Après un premier procès à Boston qui fut annulé, mais où le jury aurait unanimement voté « non coupable » selon le Boston Herald du 5 mai 1988 et les déclarations ultérieures de plusieurs membres du jury, Lyndon LaRouche et certains de ses collaborateurs furent finalement incarcérés à la suite d’un second procès plus expéditif à Langley, le siège de la CIA en Virginie, dans lequel les membres du jury rendirent leur décision sous la coupe d’un président membre de la FEMA, l’agence fédérale de gestion des situations d’urgence.

« Il s’agit pour M. Bush et ses amis anglais et américains de faire taire la seule voix américaine qui dénonce la folie de leur politique financière d’usure et défend la cause de la survie de l’Afrique, de l’Amérique latine et de tous les alliés - notamment européens et asiatiques - des Etats-Unis », avait déclaré Jacques Cheminade à l’époque.

Lyndon LaRouche fut « libéré sur parole » en 1994, après la défaite électorale de George Bush. A ce jour le gouvernement américain n’a toujours pas reconnu officiellement le caractère politique de son incarcération.

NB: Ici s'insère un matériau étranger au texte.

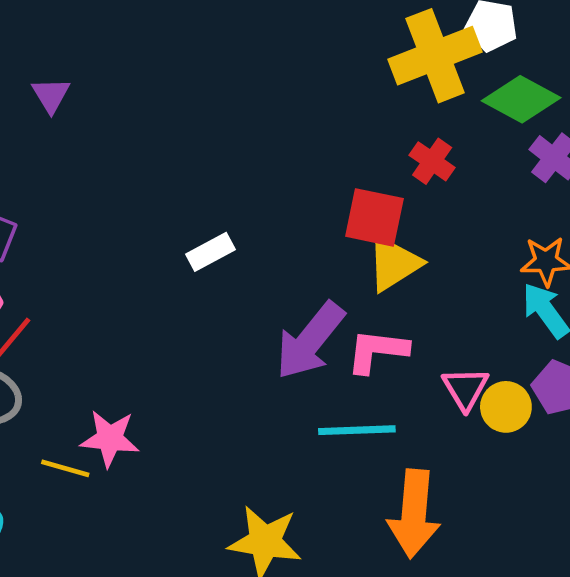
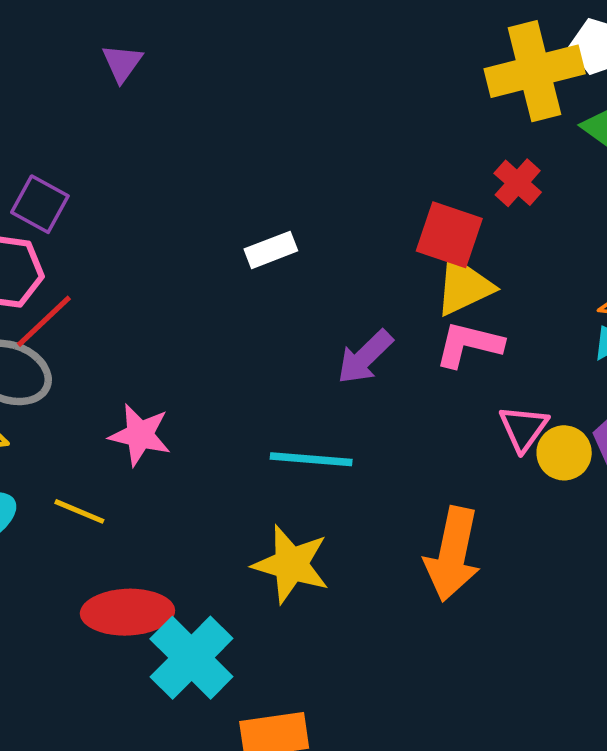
purple arrow: (310, 341) -> (365, 357), size x0.7
pink L-shape: (377, 351) -> (469, 344), moved
cyan line: (357, 430) -> (311, 459), moved
yellow line: (65, 468) -> (79, 511), moved

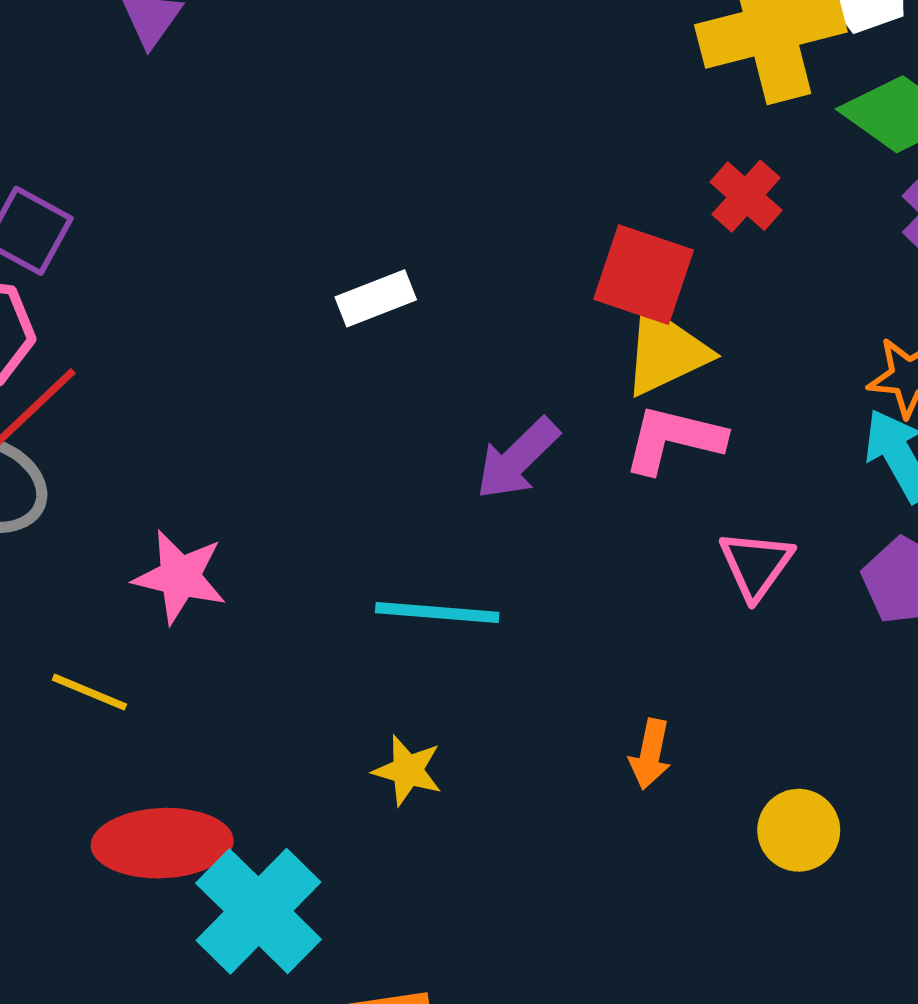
yellow circle: (564, 453) -> (799, 830), moved
orange arrow: (453, 554) -> (650, 754), size x0.5
yellow star: (291, 564) -> (408, 770), size x0.6

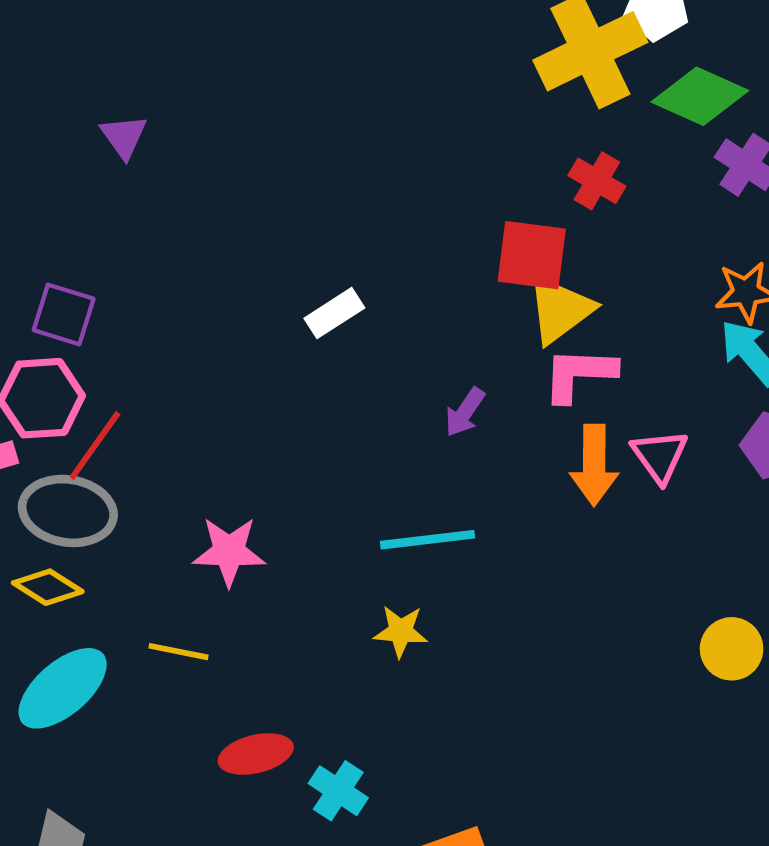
purple arrow: (517, 459) -> (465, 412), size x0.7
orange arrow: (650, 754) -> (594, 465), moved, size x1.5
yellow star: (408, 770) -> (401, 631), moved
red ellipse: (162, 843) -> (256, 754), size x0.7
cyan cross: (259, 911) -> (338, 791), size x0.6

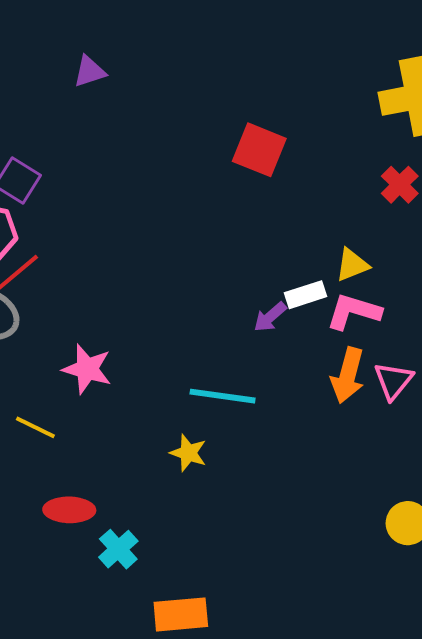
purple triangle: (124, 136) -> (89, 71), turned 33
red square: (532, 255) -> (259, 150), moved
yellow triangle: (560, 310) -> (352, 265), size x0.7
white rectangle: (334, 313) -> (306, 295), moved

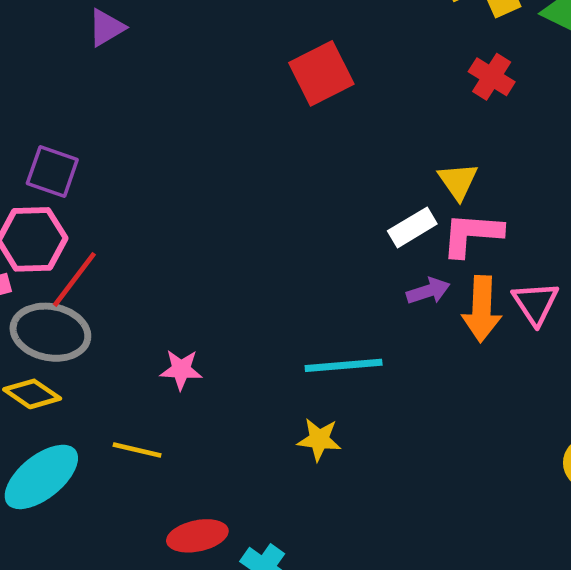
red square: (259, 150) -> (321, 73), turned -36
yellow triangle: (352, 265) -> (458, 181), turned -30
purple arrow: (270, 317) -> (428, 291), moved, turned -144
pink star: (87, 369) -> (181, 370), size x0.7

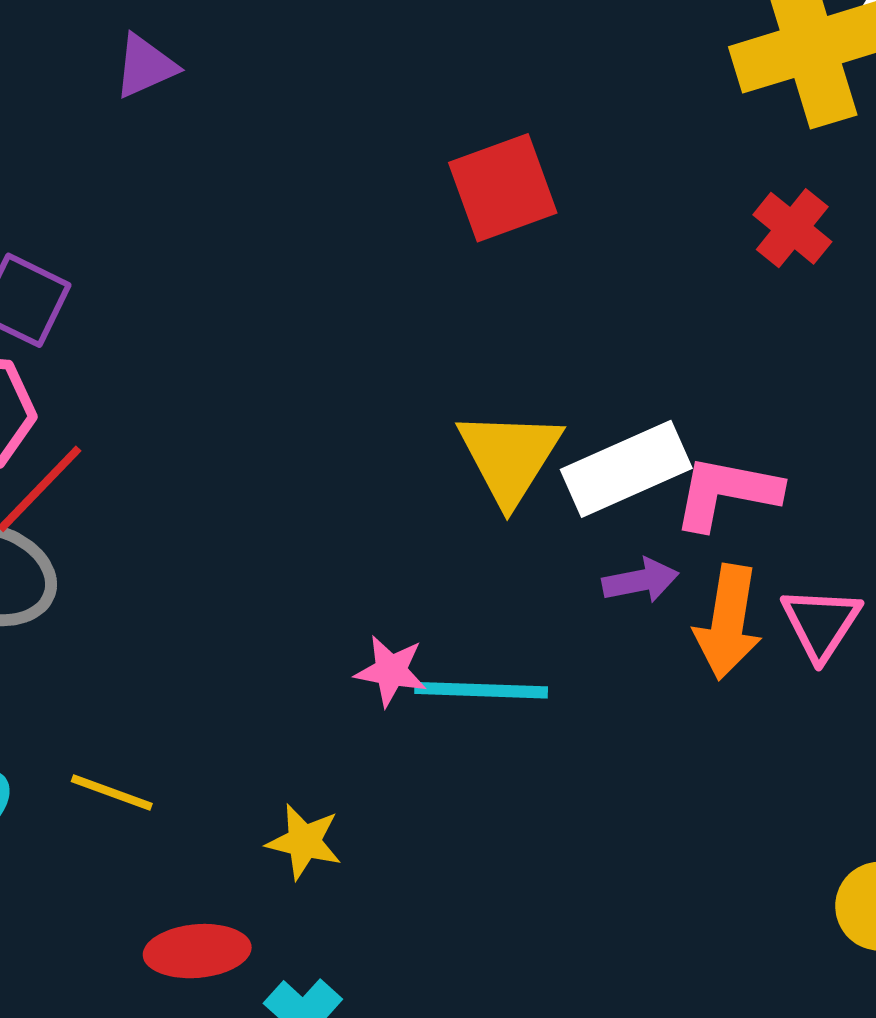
yellow triangle: (458, 181) -> (509, 457), moved, size x1.5
white rectangle: (412, 227) -> (626, 469), size x1.5
pink star: (181, 370) -> (391, 671), moved
yellow star: (319, 439) -> (304, 842), moved

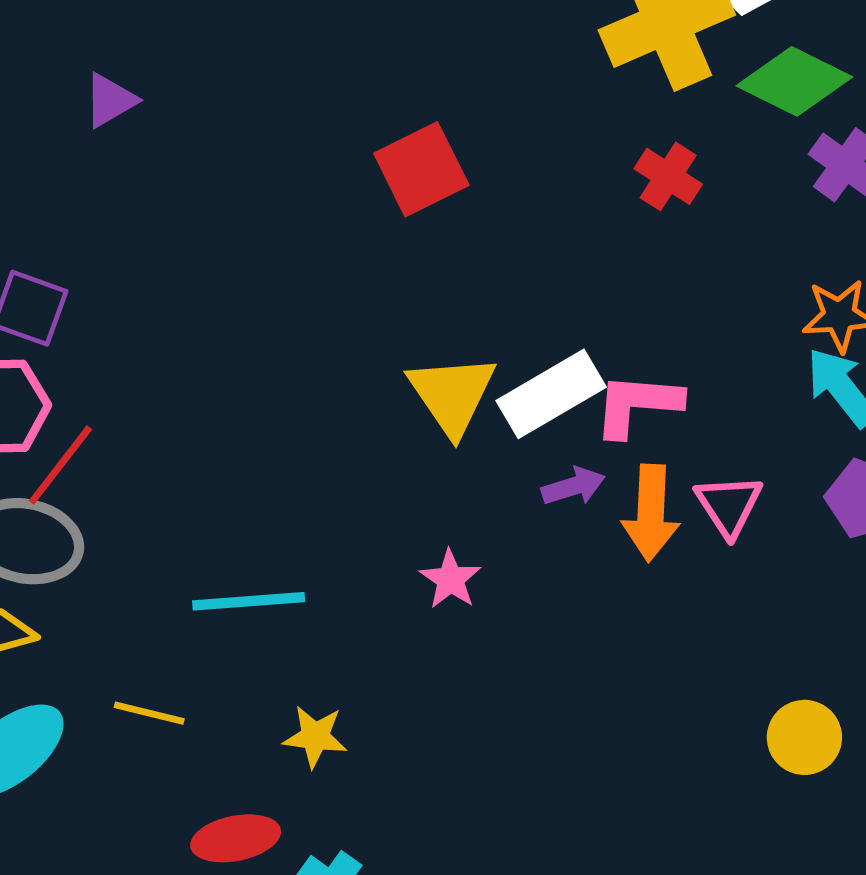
pink star: (391, 671) -> (450, 579), moved, turned 30
cyan line: (481, 690) -> (249, 601), moved

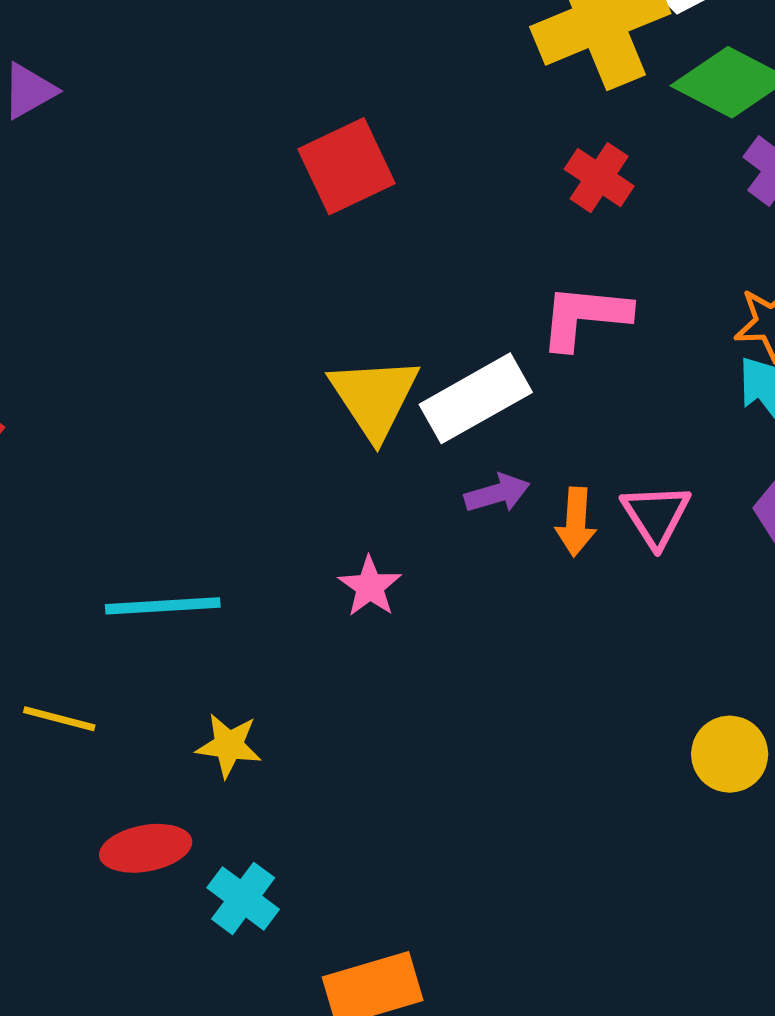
pink L-shape: (637, 404) -> (585, 317), moved
orange arrow: (651, 513) -> (576, 522), size x0.7

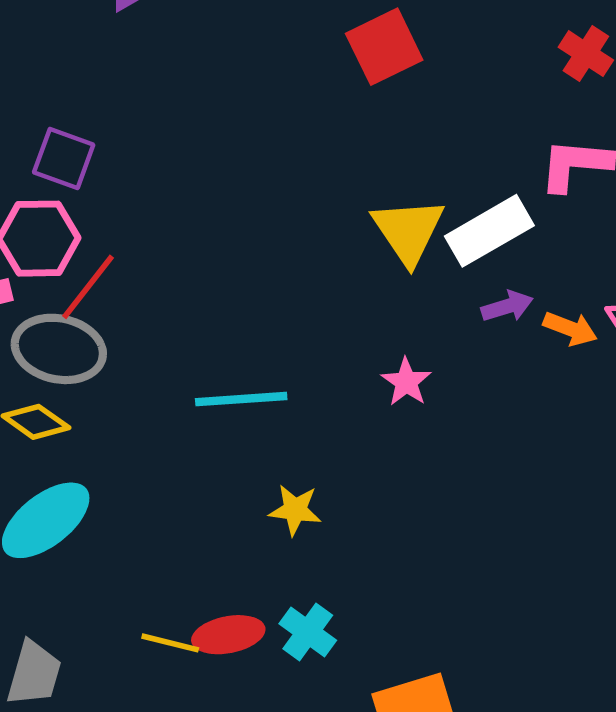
orange arrow: (576, 522) -> (570, 329), turned -72
yellow line: (59, 719) -> (170, 643), moved
red ellipse: (146, 848) -> (228, 635), moved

En 1992, la procédure américaine (FOIA), qui permet d’obtenir des documents officiels de l’Etat américain « classés », révèle que le nom de Jacques Cheminade, à l’époque attaché commercial auprès du Consulat de France à New-York, figure dans pas moins de 150 documents du FBI. Les quelques rares feuilles déclassifiées et fortement raturées documentent incontestablement que le FBI s’est intéressé à Cheminade à plusieurs reprises :

  • en 1972-73, où l’agence le confond apparemment, sur la base d’une simple photo, avec un individu recherché aux Etats-Unis pour espionnage. L’affaire est classée sans suite ;
  • en 1974, lorsque le FBI note la présence de Cheminade, le 28 décembre, à la convention du NCLC, le mouvement politique fondé par Lyndon LaRouche, une forte voix contestataire qui dénonce les dérives des banques et des élites américaines. Constatant rapidement que Cheminade ne présente « aucun potentiel d’informateur », le bureau du FBI de New York clôt l’enquête.
  • en 1983, lorsque, pour juguler l’influence de LaRouche qui ne cesse de s’accroître, les milieux financiers décident de le faire emprisonner. Bien que, de façon officieuse dès 1978, puis plus officielle à partir de 1981, LaRouche ait conseillé la présidence américaine sur la mise en place, en coopération avec l’URSS, d’un bouclier antimissile (Initiative de défense stratégique), projet adopté par Reagan en mars 1983, le FBI persiste, en janvier 1984, à affirmer que le mouvement de LaRouche « vise à remplacer la démocratie aux Etats-Unis par une forme communiste de gouvernement ».

Le FBI ordonne alors à ses agents dans les ambassades américaines de Bonn, Rome et Paris, d’enquêter et de réunir des informations complémentaires sur Jacques Cheminade, considéré comme une simple émanation de LaRouche, mais dont les agissements pourraient offrir des occasions permettant de « ternir » la réputation de LaRouche, et donc faciliter son incarcération. Dès lors, Cheminade restera sous surveillance.